Subkey

Description

Variance

Percentage of times features which have a variance < 0.01 are excluded. Based on ` sklearn”s VarianceThreshold <https://scikit-learn.org/stable/modules/generated/sklearn.feature_selection.VarianceThreshold.html/>`_.

GroupwiseSearch

Randomly select which feature groups to use. Parameters determined by the SelectFeatGroup config part, see below.

SelectFromModel

Percentage of times features are selected by first training a machine learning model which can rank the features with an ``importance.

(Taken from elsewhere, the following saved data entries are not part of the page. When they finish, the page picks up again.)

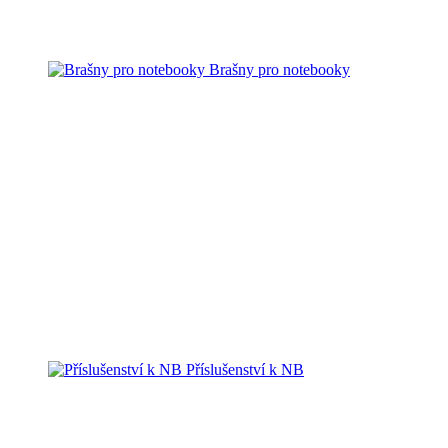
Brašny pro notebooky
Příslušenství k NB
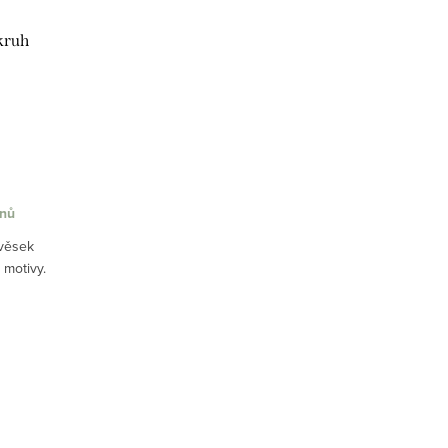
kruh
dnů
ívěsek
i motivy.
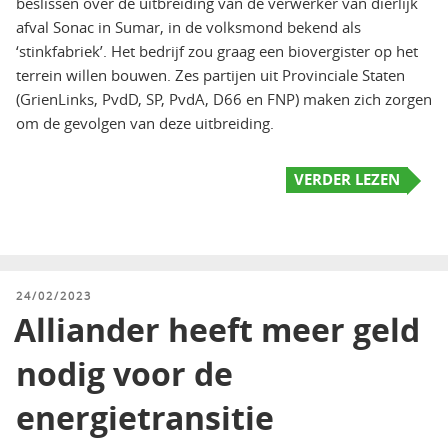
beslissen over de uitbreiding van de verwerker van dierlijk
afval Sonac in Sumar, in de volksmond bekend als
‘stinkfabriek’. Het bedrijf zou graag een biovergister op het
terrein willen bouwen. Zes partijen uit Provinciale Staten
(GrienLinks, PvdD, SP, PvdA, D66 en FNP) maken zich zorgen
om de gevolgen van deze uitbreiding.
VERDER LEZEN
GEPLAATST
24/02/2023
OP
Alliander heeft meer geld
nodig voor de
energietransitie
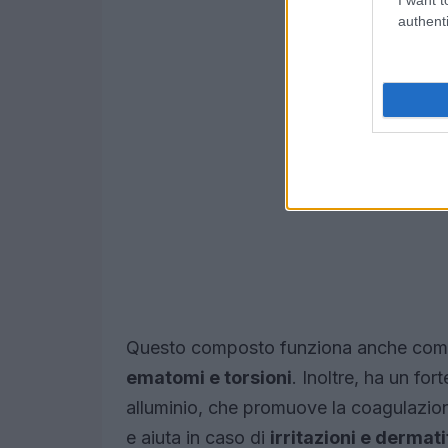
authenti
Questo composto funziona anche come 
ematomi e torsioni
. Inoltre, ha un for
alluminio, che promuove la coagulazione
e aiuta in caso di
irritazioni e dermati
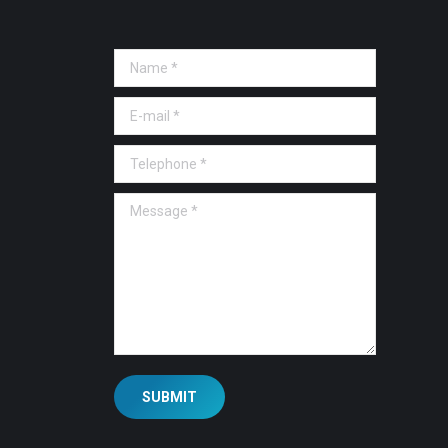
Name *
E-mail *
Telephone *
Message *
SUBMIT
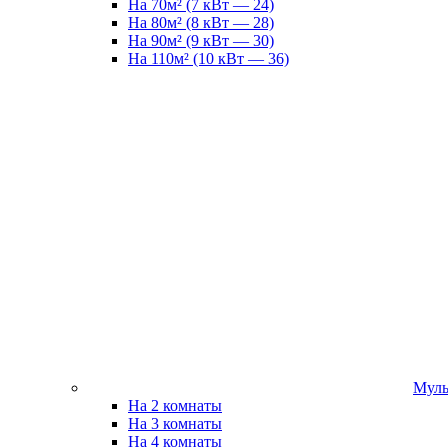
На 70м² (7 кВт — 24)
На 80м² (8 кВт — 28)
На 90м² (9 кВт — 30)
На 110м² (10 кВт — 36)
Муль
На 2 комнаты
На 3 комнаты
На 4 комнаты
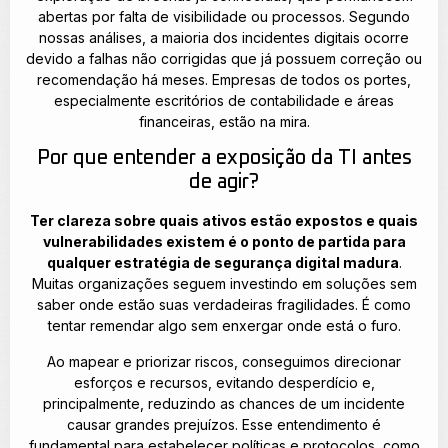
abertas por falta de visibilidade ou processos. Segundo
nossas análises, a maioria dos incidentes digitais ocorre
devido a falhas não corrigidas que já possuem correção ou
recomendação há meses. Empresas de todos os portes,
especialmente escritórios de contabilidade e áreas
financeiras, estão na mira.
Por que entender a exposição da TI antes
de agir?
Ter clareza sobre quais ativos estão expostos e quais
vulnerabilidades existem é o ponto de partida para
qualquer estratégia de segurança digital madura
.
Muitas organizações seguem investindo em soluções sem
saber onde estão suas verdadeiras fragilidades. É como
tentar remendar algo sem enxergar onde está o furo.
Ao mapear e priorizar riscos, conseguimos direcionar
esforços e recursos, evitando desperdício e,
principalmente, reduzindo as chances de um incidente
causar grandes prejuízos. Esse entendimento é
fundamental para estabelecer políticas e protocolos, como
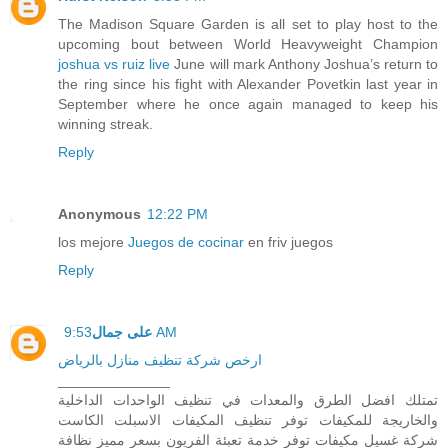
The Madison Square Garden is all set to play host to the
upcoming bout between World Heavyweight Champion
joshua vs ruiz live
June will mark Anthony Joshua’s return to
the ring since his fight with Alexander Povetkin last year in
September where he once again managed to keep his
winning streak.
Reply
Anonymous
12:22 PM
los mejore
Juegos de cocinar
en friv juegos
Reply
على جمال
9:53 AM
ارخص شركة تنظيف منازل بالرياض
______________
تمتلك افضل الطرق والمعدات في تنظيف الواحدات الداخلية
والخاريجة للمكيفات توفر تنظيف المكيفات الاسبلت الكاست
شركة غسيل مكيفات توفر خدمة تعبئة الفريون بسعر مميز نظافة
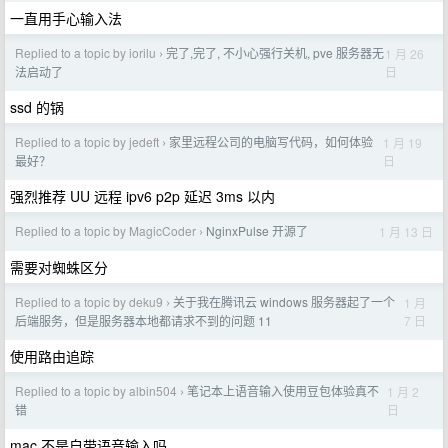
一直用手心输入法
Replied to a topic by iorilu
完了,完了, 不小心强行关机, pve 服务器无
1 月 26
›
日
法启动了
ssd 的锅
Replied to a topic by jedeft
家里远程公司的电脑写代码，如何体验
1 月 19
›
日
最好？
强烈推荐 UU 远程 ipv6 p2p 延迟 3ms 以内
Replied to a topic by MagicCoder
NginxPulse 开源了
1 月 13 日
›
需要对蜘蛛区分
Replied to a topic by deku9
关于我在腾讯云 windows 服务器起了一个
1 月
›
7 日
后端服务，但是服务器本地都请求不到的问题 11
使用路由追踪
Replied to a topic by albin504
笔记本上语音输入使用豆包体验真不
1 月 2
›
日
错
mac 不是自带语音输入吗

See also sklearn”s SelectFromModel.

SelectFromModel_estimator

Machine learning model / estimator used: can be LASSO, LogisticRegression, or a Random Forest

SelectFromModel_lasso_alpha

When using LASSO, search space of weigth of L1 term, see also sklearn <https://scikit-learn.org/stable/modules/generated/sklearn.linear_model.Lasso.html/>.

SelectFromModel_n_trees

When using a random forest, search space of number of trees used.

UsePCA

Percentage of times Principle Component Analysis (PCA) is used to select features.

PCAType

Method to select number of components using PCA: Either the number of components that explains 95% of the variance, or use a fixed number of components.95variance

StatisticalTestUse

Percentage of times a statistical test is used to select features.

StatisticalTestMetric

Define the type of statistical test to be used.

StatisticalTestThreshold

Specify a threshold for the p-value threshold used in the statistical test to select features. The first element defines the lower boundary, the other the upper boundary. Random sampling will occur between the boundaries.

ReliefUse

Percentage of times Relief is used to select features.

ReliefNN

Min and max of number of nearest neighbors search range in Relief.

ReliefSampleSize

Min and max of sample size search range in Relief.

ReliefDistanceP

Min and max of positive distance search range in Relief.

ReliefNumFeatures

Min and max of number of features that is selected search range in Relief.